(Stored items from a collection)

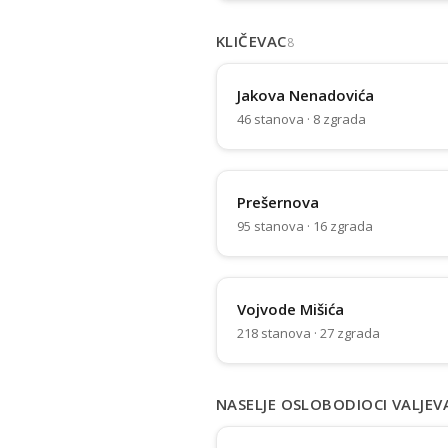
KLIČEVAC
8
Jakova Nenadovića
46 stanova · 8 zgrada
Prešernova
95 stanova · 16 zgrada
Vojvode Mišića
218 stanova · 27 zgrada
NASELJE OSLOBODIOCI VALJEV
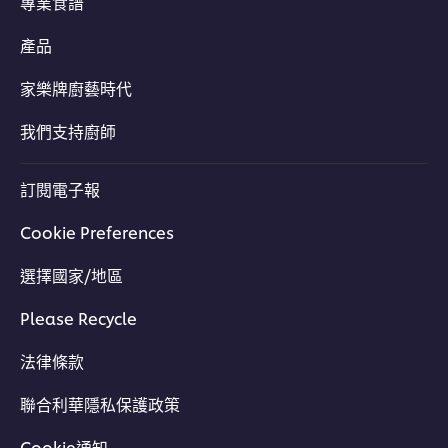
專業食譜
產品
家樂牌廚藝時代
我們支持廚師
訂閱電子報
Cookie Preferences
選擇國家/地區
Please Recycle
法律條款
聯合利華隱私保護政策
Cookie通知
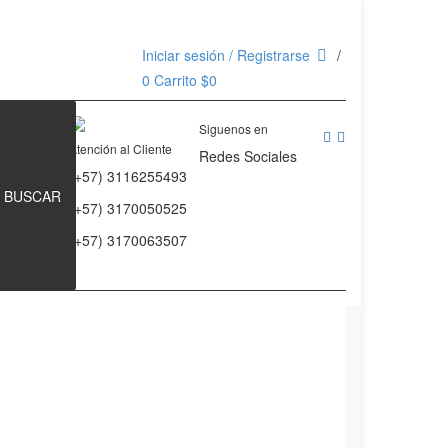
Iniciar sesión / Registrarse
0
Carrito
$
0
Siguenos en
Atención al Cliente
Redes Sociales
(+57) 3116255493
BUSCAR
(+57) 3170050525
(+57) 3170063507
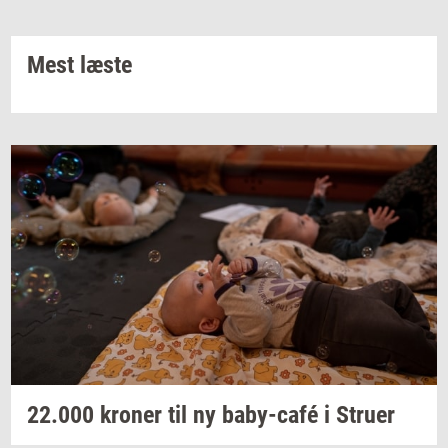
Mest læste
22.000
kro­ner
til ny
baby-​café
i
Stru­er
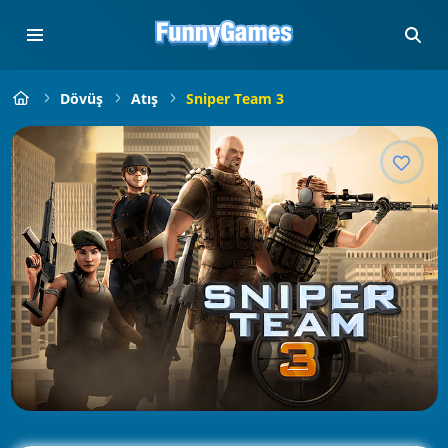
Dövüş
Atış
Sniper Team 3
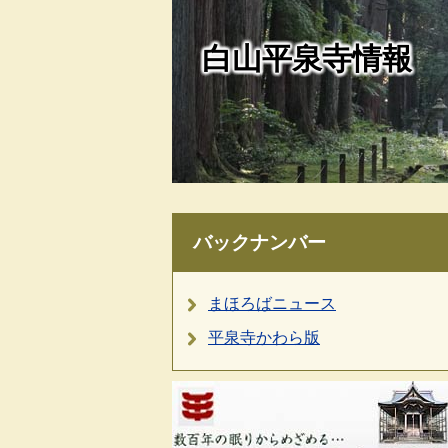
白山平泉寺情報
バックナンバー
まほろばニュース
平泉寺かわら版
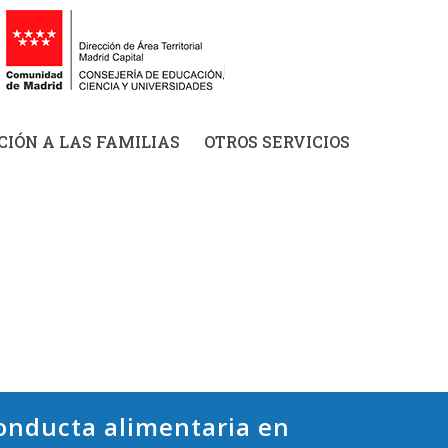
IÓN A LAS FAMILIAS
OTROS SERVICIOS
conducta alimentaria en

...

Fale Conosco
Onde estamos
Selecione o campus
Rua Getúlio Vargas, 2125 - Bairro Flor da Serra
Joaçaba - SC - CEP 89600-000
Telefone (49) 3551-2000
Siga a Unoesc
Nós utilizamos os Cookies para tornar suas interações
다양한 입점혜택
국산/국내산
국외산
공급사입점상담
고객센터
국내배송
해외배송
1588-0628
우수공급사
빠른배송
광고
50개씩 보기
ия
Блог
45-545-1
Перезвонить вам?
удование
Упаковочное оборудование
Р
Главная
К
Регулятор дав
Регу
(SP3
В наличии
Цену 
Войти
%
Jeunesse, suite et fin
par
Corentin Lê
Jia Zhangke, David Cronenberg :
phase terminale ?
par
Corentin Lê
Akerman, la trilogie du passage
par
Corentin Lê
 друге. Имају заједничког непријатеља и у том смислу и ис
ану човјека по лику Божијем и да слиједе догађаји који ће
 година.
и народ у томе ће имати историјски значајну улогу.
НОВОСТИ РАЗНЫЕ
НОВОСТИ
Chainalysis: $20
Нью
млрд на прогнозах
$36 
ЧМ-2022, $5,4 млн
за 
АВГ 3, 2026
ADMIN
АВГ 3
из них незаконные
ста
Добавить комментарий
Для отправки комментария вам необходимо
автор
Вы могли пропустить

# Task statement:
From the records above, copy each line where the word "zgrada" can be found.

# Response box:
46 stanova · 8 zgrada
95 stanova · 16 zgrada
218 stanova · 27 zgrada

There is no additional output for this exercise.